三井化学が太陽光システムの評価用に建設した「三井化学茂原太陽光発電所」
(出所:日経BP社)
[画像のクリックで拡大表示]

 三井化学は8月24日、太陽光パネルなどに使われる樹脂材料の生産能力を増強すると発表した。柔軟・軽量で幅広い用途に対応する樹脂改質材・軟質成形材料である高機能エラストマーで、太陽光パネルでは封止材に柔軟性を持たせる改質材に用いられる。商品名は、「タフマー」。

 タフマーを製造する同社100%子会社のシンガポール現地企業Mitsui Elastomers Singapore(MELS)の既存設備のボトルネックを解消することで、生産能力を年間20万tから22万5000tに増強する。2020年7月に完工予定。

 世界経済の成長を背景に需要が堅調に推移していることから、今後も安定供給を継続するために生産能力を増強する。
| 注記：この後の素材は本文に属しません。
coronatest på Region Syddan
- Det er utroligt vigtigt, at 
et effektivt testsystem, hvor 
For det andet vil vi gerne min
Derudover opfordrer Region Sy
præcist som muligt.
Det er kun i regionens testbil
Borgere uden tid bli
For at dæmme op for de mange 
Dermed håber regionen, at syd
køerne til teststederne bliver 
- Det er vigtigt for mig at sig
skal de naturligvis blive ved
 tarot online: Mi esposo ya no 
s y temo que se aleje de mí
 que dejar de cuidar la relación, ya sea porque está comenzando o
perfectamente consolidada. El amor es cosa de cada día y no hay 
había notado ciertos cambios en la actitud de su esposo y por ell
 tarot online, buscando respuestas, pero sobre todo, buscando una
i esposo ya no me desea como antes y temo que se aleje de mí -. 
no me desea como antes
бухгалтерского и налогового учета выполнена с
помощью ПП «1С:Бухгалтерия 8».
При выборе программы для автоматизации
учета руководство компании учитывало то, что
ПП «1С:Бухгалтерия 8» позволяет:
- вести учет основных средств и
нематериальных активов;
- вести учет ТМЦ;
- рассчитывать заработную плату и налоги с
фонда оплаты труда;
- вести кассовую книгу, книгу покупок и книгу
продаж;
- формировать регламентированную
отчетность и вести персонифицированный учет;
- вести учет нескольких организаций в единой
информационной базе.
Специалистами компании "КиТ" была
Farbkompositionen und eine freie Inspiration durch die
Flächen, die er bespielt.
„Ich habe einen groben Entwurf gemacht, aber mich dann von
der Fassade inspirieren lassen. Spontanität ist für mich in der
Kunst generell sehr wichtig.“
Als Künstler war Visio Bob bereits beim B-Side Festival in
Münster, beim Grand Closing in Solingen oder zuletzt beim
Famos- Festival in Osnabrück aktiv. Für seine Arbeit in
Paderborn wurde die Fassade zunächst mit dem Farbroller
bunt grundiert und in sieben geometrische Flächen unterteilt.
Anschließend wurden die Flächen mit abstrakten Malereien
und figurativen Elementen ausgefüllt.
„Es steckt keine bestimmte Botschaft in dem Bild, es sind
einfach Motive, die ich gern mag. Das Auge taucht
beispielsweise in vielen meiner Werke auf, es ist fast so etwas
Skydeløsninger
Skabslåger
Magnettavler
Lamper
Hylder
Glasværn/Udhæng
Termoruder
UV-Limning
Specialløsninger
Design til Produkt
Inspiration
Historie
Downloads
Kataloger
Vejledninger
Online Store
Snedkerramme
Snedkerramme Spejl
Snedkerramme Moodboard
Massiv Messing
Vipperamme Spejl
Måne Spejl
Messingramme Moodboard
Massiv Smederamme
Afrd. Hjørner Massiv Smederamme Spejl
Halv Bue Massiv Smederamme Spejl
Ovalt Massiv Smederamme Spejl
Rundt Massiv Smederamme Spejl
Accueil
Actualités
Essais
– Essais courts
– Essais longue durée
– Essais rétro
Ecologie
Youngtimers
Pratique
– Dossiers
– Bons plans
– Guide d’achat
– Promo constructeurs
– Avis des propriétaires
三井化学とMELSは、タフマー事業の拡大に向けて、さらなる供給能力の拡充も検討している。

 三井化学の太陽光発電製造に関する海外での取り組みとしては、2011年に同社100%子会社の三井化学東セロ(MCTI、東京都千代田区)がマレーシアSCIENTEXとの間で太陽光パネルの封止シート「ソーラーエバ」を製造・販売する合弁会社を設立し、SCIENTEX社敷地内に生産拠点を新設した。

 また、同社は、国内で太陽光発電事業も手掛けており、太陽光パネル材料での知見を生かし、パネルの評価技術の開発にも取り組んできた(関連記事:設計の不備をあえて見過ごす太陽光発電所)。2018年8月には、インド・グジャラート州に太陽光パネルの認証試験場を設置すると発表した。

 国内の太陽光発電診断事業のノウハウをもとに、関連会社のインドMitsui Chemicals Indiaが、ドイツのPI Photovoltaik-Institut Berlinの支援を受けて、2019年8月からBIS(Bureau of Indian Standards)認証試験の受け入れを開始する。